In 2017 AdventHealth Palm Coast invested $4.5 million in what’s called True Beam radiation, providing provides pinpoint accuracy in the to treatment of malignant lesions and expediting treatment. What would have taken 40 to 50 sessions could be reduced to 10, lessening exposure to radiation and shortening the slow-burn, debilitating effects on patients. Now, even that’s about to improve.
“There will be a piece of equipment equivalent to the True Beam that we have,” Wally De Aquino, president and CEO of AdventHealth Palm Coast Parkway, said. “But it’s a newer technology. It can treat patients faster.” He called it “a huge investment.”
As for what will become of the space currently used in the main hospital building for the cancer center, a space analysis is ongoing, De Aquino said, to determine what services will be provided there. Early discussions are focusing on imaging services, the cardiac catheterization lab and cath rehab, and other opportunities.

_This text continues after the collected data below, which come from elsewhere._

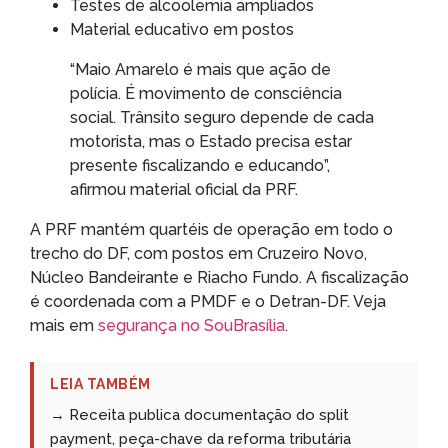
Testes de alcoolemia ampliados
Material educativo em postos
“Maio Amarelo é mais que ação de
polícia. É movimento de consciência
social. Trânsito seguro depende de cada
motorista, mas o Estado precisa estar
presente fiscalizando e educando”,
afirmou material oficial da PRF.
A PRF mantém quartéis de operação em todo o
trecho do DF, com postos em Cruzeiro Novo,
Núcleo Bandeirante e Riacho Fundo. A fiscalização
é coordenada com a PMDF e o Detran-DF. Veja
mais em
segurança no SouBrasília
.
LEIA TAMBÉM
→ Receita publica documentação do split
payment, peça-chave da reforma tributária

There continues to be other possibilities for the 100-acre campus as well, which still has numerous buildable parcels, although Bales-Chubb, who oversees the Flagler-St. Johns market, said eyes might be looking north: “We are exploring what services might be provided up in the St. John’s market area,” she said–which does not necessarily mean in St. Johns, but would also include northern Palm Coast and north Flagler, which currently tends to look to St. Johns for its health care needs. “And so I can tell you that we are exploring what services we might be able to bring to that community to enhance their health care.”
AdventHealth conducts an annual Health Needs assessment to determine what the communities’ needs are and what health care services to focus on.